TASK TO CARRY OUT | Please return the listing below word for word, minus its pictures.

DATA PROVIDED |
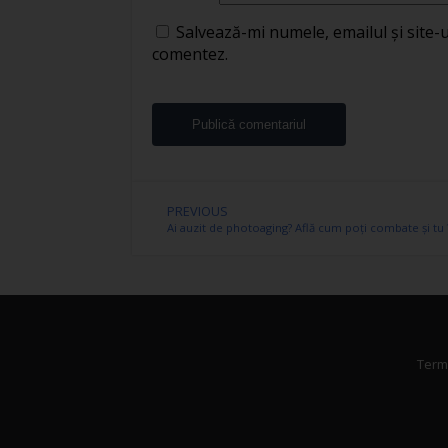
Salvează-mi numele, emailul și site-
comentez.
PREVIOUS
Terme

ANSWER BOX |
Salvează-mi numele, emailul și site-
comentez.
PREVIOUS
Terme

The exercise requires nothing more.